第39話 「大変です!魔族が可愛すぎます!」のじゃロリ魔族と領主の父②
「んまんま! おいしいのじゃ!」
(……え、誰?)
ミーアがそうつぶやいたとき。
ガタン
こっそり覗いていた自分の体の重心がずれどさっと食堂の中に倒れこむ。
「いたたた……」
「だ! 誰なのじゃ!我の食事にの邪魔をしにきたのか!」
うわ……最悪だ……全員見つかってしまった。
「あなた……だれ? ここは私達の屋敷なんだけど」
「ん? まだ屋敷に隠れているものがいたのか? 我は……かぶがぶ……魔王領第一隊長、武具のスキルを使う……ネオじゃ! ガブガブ…… そんなことより、このメイドさんが作るケーキは美味しいのじゃ! ありがとうなのじゃ!」
「お褒めいただき光栄です。ネオ様の食べてる姿が可愛くて……ぽっ」
なんと一人の魔族が食堂の椅子に腰をかけてご飯を食べていた。しかもメイドさんは美味しそうにケーキを食べている魔族の姿にメロメロだ。

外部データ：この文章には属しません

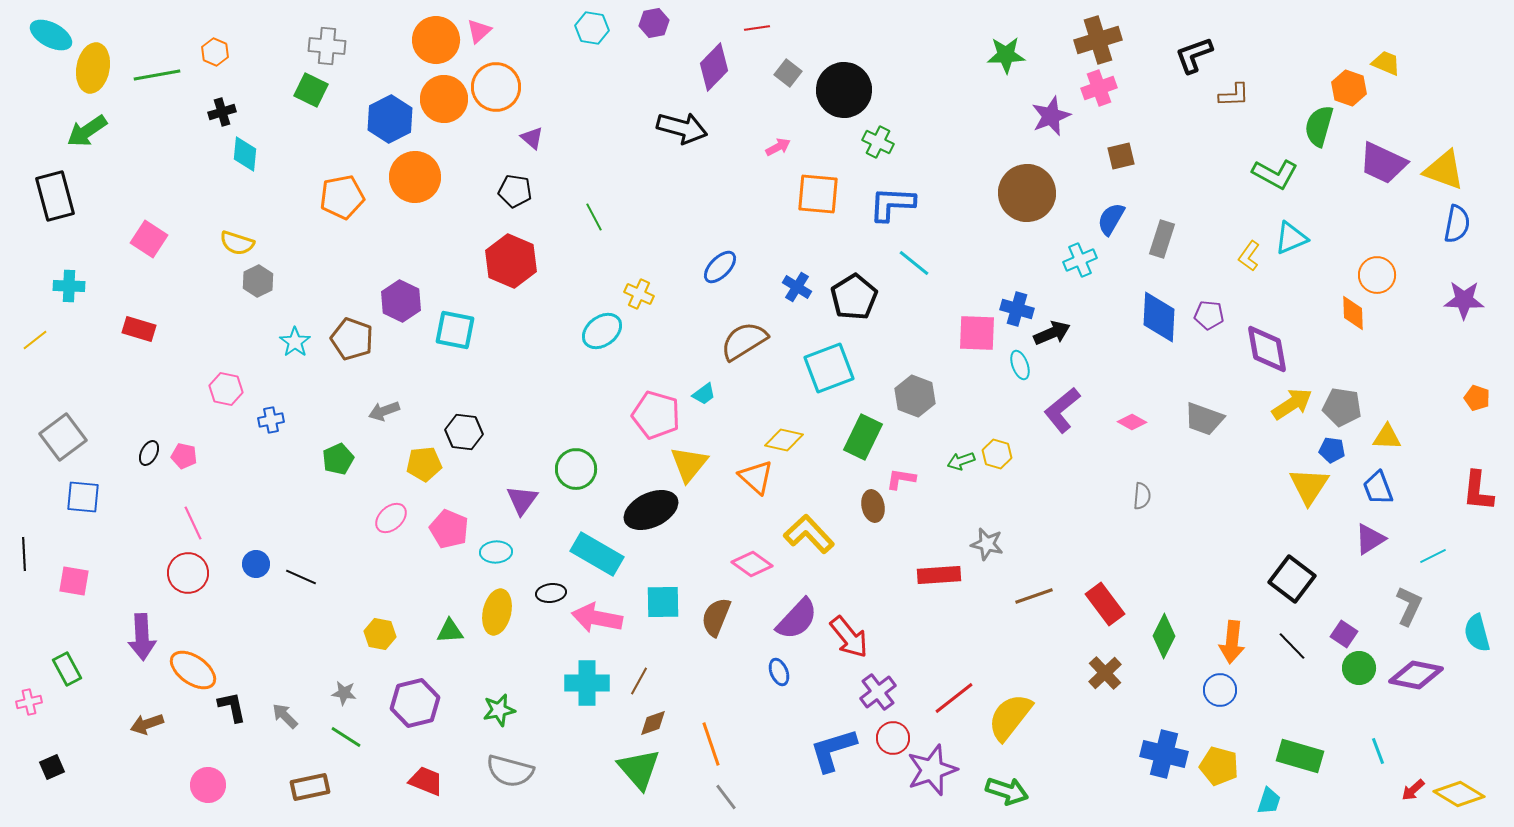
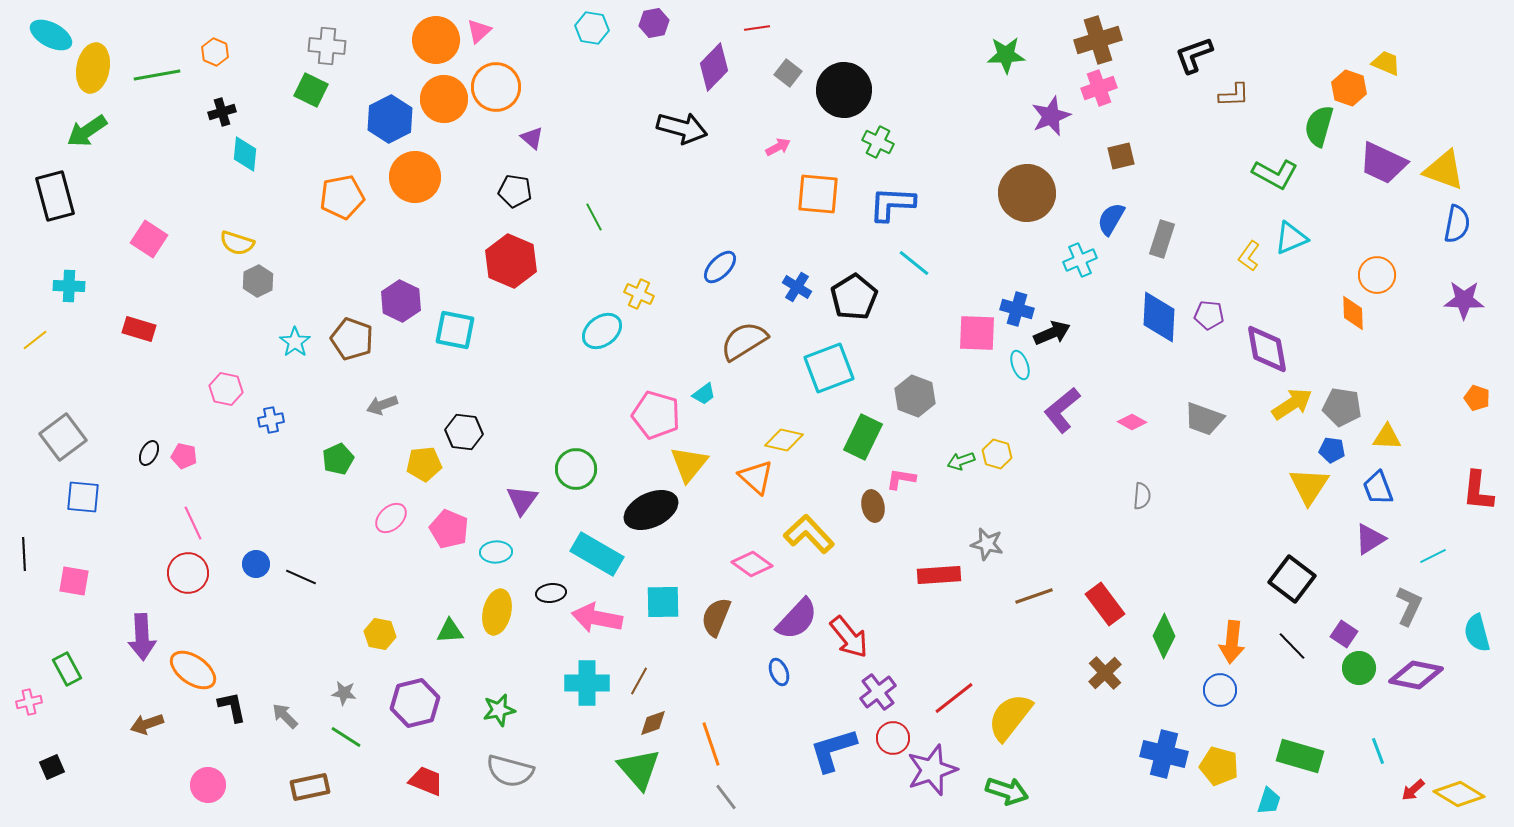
gray arrow at (384, 411): moved 2 px left, 6 px up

たしかに無邪気で可愛らしい笑顔。これが……魔族なのか?
「 さすが資源が集まる街都エリアスじゃ! 美味しい食べ物が揃っているのじゃ。あ、そこのメイドさんおかわりなのじゃ!」
は、はい!」メイドさんは嬉しそうにケーキを運んでくる。
「ちょっと! メイ! あなた誰が主人か忘れたの? 無事でよかったけれども……」
さすがに呆れたのかミーアがメイドさんに口をだした。
「お嬢様、お帰りが早くて嬉しいです。実は私たち、緊急事態なのです。実は目の前にいる魔族のネオ様が可愛すぎます。このままじゃこの屋敷は占領されてしまいます」
ネオは満面の笑みで再びケーキを食べ始める。それにしてもなんてかわいらしい笑顔なんだ。
「もぐもぐ……貴様らもどうじゃ?」
なんとなく敵意はなさそうだけど、一応念のため、慎重に聞いてみよう。
「えっ……と? ネオ……ちゃんはどうしてエリアスへ?」
「こら! 我は68歳児じゃ! お主らより遥かに生きている時間が長いのじゃ。もっと敬意を持って話すのじゃ!」
「えと……ネオ……さん?」
「堅苦しいからネオ構わないのじゃ!」
ネオと名乗る魔族は可愛い天使の様な甘い声で僕たちに話しかける……確かに可愛くて蕩けそうだけ……
「俺と同い年だ……」
アルデインさんはぼそっと呟いた。
「こら! 我はお前と違って可愛いのじゃ! お前みたいな筋肉ムキムキのおっさんがどこにいるのじゃ! この筋肉変態!」
「え、筋肉変態……なんか凄く……良い!」
ずきゅううううん!
アルデインさんがネオの可愛さに堕ちてしまったのか、筋肉変態と言われたのが嬉しかったのかは謎だが、完全に敵意を忘れてポカーンと立ち尽くしている。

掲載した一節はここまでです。